China’s relationship with Google has been unstable for a long time, but the poor links between the two have intensified after the technology company said it no longer recognises Chinese certificates of trust on web pages.

Google said in an official security blog that the Chinese agency allowed Cairo-based MCS Holdings to issue unauthorised certificates for Google domains.

Chinese Internet regulator the China Internet Network Information Centre said in a statement that the decision not to recognise its certificates of trust is “unacceptable” and “unintelligible”, leading to all eyes being on Google to see what it does next.

Google is thought to be losing out on billions of dollars in advertising revenue as a result of the search engine being blocked in China. Privacy concerns originally led to Google pulling out of China in 2010.

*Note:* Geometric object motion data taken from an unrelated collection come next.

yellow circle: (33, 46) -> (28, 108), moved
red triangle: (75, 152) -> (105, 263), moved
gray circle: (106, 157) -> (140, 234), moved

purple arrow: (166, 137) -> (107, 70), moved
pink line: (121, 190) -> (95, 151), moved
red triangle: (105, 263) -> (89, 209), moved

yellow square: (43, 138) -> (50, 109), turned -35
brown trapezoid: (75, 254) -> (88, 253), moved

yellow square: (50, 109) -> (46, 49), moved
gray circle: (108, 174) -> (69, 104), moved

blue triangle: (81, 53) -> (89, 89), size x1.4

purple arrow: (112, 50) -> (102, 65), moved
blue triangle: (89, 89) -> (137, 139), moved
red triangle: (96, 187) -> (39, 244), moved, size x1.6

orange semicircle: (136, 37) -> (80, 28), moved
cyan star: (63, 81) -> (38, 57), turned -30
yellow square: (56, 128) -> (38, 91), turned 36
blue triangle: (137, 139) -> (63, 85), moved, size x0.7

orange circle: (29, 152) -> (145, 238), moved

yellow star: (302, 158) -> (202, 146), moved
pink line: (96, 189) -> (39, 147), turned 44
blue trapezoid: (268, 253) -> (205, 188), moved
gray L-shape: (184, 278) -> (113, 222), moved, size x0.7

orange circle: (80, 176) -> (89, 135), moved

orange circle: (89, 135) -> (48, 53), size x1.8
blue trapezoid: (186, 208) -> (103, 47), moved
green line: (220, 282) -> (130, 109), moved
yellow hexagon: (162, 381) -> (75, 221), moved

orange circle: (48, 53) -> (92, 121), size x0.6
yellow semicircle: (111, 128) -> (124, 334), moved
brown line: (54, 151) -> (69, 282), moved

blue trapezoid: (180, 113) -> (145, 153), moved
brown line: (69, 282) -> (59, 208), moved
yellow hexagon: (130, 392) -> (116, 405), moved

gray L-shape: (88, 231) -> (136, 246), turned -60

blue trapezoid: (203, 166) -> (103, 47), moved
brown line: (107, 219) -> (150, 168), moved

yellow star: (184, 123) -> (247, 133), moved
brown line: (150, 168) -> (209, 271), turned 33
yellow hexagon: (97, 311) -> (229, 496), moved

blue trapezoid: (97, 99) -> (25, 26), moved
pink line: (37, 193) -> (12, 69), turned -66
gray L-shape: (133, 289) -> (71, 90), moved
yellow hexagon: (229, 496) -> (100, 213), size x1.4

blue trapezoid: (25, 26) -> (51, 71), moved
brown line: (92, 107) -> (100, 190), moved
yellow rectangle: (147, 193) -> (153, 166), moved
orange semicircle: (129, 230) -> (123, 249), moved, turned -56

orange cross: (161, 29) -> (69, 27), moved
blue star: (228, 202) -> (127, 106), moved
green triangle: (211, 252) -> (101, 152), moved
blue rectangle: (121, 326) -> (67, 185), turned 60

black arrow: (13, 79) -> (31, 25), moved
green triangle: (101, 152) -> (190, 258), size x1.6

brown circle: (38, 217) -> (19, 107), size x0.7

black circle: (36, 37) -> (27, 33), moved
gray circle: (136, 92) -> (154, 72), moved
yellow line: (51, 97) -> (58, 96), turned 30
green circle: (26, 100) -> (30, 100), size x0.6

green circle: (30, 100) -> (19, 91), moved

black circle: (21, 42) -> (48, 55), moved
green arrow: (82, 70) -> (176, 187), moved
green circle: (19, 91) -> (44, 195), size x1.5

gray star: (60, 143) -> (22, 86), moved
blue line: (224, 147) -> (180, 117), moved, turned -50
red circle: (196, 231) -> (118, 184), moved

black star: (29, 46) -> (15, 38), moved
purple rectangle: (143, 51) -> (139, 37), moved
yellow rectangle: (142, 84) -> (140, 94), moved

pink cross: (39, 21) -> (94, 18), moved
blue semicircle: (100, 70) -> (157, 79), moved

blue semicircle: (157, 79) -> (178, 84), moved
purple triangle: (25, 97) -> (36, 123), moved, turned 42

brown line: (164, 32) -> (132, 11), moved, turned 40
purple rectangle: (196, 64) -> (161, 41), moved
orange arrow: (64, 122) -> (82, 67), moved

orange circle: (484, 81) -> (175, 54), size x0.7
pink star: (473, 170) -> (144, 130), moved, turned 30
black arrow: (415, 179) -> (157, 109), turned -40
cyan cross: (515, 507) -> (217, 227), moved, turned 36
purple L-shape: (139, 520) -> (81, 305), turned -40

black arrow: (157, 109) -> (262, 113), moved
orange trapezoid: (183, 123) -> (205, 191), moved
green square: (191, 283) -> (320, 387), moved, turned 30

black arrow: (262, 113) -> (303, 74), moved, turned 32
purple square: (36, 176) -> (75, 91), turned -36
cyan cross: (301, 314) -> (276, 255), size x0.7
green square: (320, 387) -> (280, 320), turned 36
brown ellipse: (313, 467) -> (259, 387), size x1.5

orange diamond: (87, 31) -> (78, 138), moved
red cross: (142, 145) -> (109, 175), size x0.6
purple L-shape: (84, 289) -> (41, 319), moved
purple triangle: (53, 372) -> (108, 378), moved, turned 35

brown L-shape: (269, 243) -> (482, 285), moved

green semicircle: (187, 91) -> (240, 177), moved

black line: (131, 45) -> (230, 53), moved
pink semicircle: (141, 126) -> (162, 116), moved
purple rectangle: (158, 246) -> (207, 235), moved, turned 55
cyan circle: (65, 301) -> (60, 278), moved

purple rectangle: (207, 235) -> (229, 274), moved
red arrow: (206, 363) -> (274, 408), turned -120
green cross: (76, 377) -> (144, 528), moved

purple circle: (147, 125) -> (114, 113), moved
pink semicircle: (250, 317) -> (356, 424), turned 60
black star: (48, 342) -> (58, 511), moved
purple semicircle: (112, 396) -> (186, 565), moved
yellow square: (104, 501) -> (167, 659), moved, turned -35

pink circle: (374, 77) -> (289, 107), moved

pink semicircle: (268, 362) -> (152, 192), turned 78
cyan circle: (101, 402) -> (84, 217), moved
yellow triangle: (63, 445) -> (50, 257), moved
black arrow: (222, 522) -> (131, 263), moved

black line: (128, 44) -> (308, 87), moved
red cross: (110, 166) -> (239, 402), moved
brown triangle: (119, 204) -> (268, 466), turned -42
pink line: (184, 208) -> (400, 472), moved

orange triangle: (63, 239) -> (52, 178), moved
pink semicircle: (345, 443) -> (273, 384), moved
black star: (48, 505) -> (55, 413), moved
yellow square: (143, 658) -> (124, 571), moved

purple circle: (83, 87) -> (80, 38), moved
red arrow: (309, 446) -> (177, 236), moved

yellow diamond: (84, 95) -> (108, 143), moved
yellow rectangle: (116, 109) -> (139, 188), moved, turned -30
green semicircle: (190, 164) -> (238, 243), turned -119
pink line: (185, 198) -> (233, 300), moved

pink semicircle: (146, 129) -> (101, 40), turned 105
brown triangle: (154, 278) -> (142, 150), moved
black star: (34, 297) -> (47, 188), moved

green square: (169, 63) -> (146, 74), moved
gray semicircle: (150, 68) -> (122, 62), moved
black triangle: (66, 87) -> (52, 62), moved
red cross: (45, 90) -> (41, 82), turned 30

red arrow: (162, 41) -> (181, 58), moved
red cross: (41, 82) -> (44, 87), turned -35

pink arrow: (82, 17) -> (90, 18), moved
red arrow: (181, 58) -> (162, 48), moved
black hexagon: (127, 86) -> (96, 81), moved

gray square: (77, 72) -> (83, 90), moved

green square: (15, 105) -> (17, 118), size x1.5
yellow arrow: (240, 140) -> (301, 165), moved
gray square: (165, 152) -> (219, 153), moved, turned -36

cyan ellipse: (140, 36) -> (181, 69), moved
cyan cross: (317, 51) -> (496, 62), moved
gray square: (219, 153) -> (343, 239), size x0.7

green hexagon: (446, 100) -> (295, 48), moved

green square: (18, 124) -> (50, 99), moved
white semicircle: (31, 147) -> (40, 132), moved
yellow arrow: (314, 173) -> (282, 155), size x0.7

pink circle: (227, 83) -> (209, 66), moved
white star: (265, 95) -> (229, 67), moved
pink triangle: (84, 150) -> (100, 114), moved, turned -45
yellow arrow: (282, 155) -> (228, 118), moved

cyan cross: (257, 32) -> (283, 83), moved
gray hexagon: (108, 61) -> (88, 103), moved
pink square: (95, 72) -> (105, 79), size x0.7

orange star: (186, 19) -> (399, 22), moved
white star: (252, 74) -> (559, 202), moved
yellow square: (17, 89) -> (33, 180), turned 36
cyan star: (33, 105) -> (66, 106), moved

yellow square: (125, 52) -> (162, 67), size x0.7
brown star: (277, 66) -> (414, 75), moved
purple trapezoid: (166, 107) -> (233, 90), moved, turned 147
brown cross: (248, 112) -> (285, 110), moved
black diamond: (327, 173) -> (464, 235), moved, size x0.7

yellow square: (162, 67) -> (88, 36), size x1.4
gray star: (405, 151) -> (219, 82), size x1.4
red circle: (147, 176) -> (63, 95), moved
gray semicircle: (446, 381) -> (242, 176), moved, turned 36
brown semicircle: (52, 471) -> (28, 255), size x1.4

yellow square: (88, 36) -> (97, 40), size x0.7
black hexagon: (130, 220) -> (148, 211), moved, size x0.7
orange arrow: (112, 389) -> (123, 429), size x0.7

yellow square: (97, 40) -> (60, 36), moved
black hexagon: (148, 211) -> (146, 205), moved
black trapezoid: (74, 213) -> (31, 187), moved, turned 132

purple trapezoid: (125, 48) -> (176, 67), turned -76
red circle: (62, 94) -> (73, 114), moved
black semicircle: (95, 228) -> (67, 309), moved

The search market is growing rapidly in China but firewalls are keeping western companies such as Google out, intensifying the debate over internet security in the east. It is expected that search spending in China will exceed the US in the near future.

China and neighbours such as North Korea have long been accused of masterminding cyber attacks on major western companies, even though the countries deny any involvement.

Code-sharing website Github is one such company to have been a victim of an attack. With the site being a forum for software developers that also hosts tools that are employed by Chinese internet users to bypass censorship, the attack was particularly notable.

Greatfire.org monitors Chinese internet censorship and the organisation’s representative Charlie Smith said action on Chinese attacks has been needed for a year.

He told the Financial Times: “The Chinese authorities have maliciously been using their power as a certificate authority to launch dangerous attacks that compromise sensitive user information across many foreign media platforms.”

Adam Fisk of Getlantern.org, which offers tools to circumvent internet blocks in China, added that the attack on Github “probably made Google’s security team more prone to make this move, but just the fact that there were bogus intermediary certificates issues at all with CNNIC should be enough to warrant what Google did”.